Still, as Lake had mentioned the possibility of future solo albums from ELP, it seems appropriate to renew the topic. Basically he doesn’t attach much importance to them. They’re just something he or the others might make when there’s time; as a kind of relaxation - possibly next year.

“They’d just be made up of things we felt we couldn’t do within the band. Maybe Keith would get into some specialist piano things - twenties boogies or something. Things like that would be better on more personal albums. I don’t know whether we’ll do it. It’d just be as a kind of hobby if we did.”

From the way Lake talks it would seem everything is well within the band, contradicting recent rumours that this is the last album they’ll be making together, that they’re about to break assunder [sic].

“I’d love to know where those stories come from,” he says. “For some reason we’re one of those bands everybody feels are always about to break up. The fact is, we’ve reached a point where we can work things - out between ourselves, balance our lives and write our music.

“All I can say is that if ELP did break up, it’d break suddenly over something very drastic. It wouldn’t be like, ‘Oh we’ll break up after the next album and the next two tours’.

“We’ve been together for so long now that it’s hard to tell how we’re different as characters. Somehow we mananage to live together side by side without any friction." He smiles a bit: "I mean, if there were two of me it'd be a heavy band..."

Lake leans back, relaxes and lights another Sullivan Powell. Conversation wanders for a while before moving on to his producers role - something he’s recognised for almost as much as his music.

Surprisingly, he admits to a desire to produce Barbra Streisand, but is most interested in finding new artists, taking their ideas in a raw form and developing them.

What actually makes a good producer is a difficult quality to define.

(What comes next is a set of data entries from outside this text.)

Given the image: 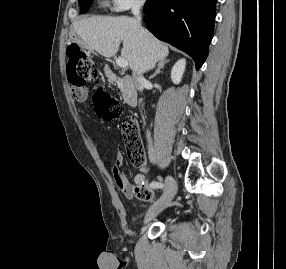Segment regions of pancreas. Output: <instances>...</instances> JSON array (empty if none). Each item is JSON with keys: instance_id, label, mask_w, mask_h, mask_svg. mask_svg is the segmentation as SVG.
I'll return each instance as SVG.
<instances>
[{"instance_id": "obj_1", "label": "pancreas", "mask_w": 286, "mask_h": 269, "mask_svg": "<svg viewBox=\"0 0 286 269\" xmlns=\"http://www.w3.org/2000/svg\"><path fill=\"white\" fill-rule=\"evenodd\" d=\"M106 75H107V77L109 78V81L111 82V81H112V79H111V77L109 76V74H108V73H106Z\"/></svg>"}]
</instances>
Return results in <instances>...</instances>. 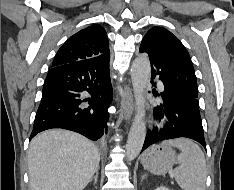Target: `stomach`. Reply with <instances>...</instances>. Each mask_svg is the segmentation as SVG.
<instances>
[{
  "label": "stomach",
  "instance_id": "1",
  "mask_svg": "<svg viewBox=\"0 0 234 190\" xmlns=\"http://www.w3.org/2000/svg\"><path fill=\"white\" fill-rule=\"evenodd\" d=\"M177 156L175 150L167 145H155L146 150L141 163L145 169L156 175H164L176 163Z\"/></svg>",
  "mask_w": 234,
  "mask_h": 190
}]
</instances>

“OK, so you need technical skill,” says Lake, “but then most engineers can make an album technically. Probably the skill lies in being able to draw an artist out, put him in the right frame of mind, so that when he plays he feels like God. Phil Spector wouldn’t agree but that’s what it is for me.

“It’s a very sensitive area. One wrong word in the studio and you can deflate a guy’s ego and the session’s wasted.”

STRANGELY the success of Lake and ELP is quite a long step away from usual style of rock success. It’s happened despite almost any kind of image or tradition. Even Lake admits they’re almost a faceless band.

“But it does show you can make it without an image. It’s been true with us and I suppose it’s unusual. I mean, some rock success is sustained by image alone.

“All the David Bowies and T. Rexes involve a tremendous amount of image control, based a lot on how they appear to people. As for how we appear to the people, I’ve no idea at all - not a clue.

“But although we don’t have an image as far as the press are concerned, we’re very much a people’s band. In the beginning we got hit hard by the press and we’ve tended to shy away ever since - maybe that’s why we're faceless in a way."

And the music itself? Lake's stimulus?

"It comes out of a love for writing things, a love of imagining things, imagining a form and making it concrete. A lot of art comes out of difficulty, a lot out of rebellion. For me it's imagination."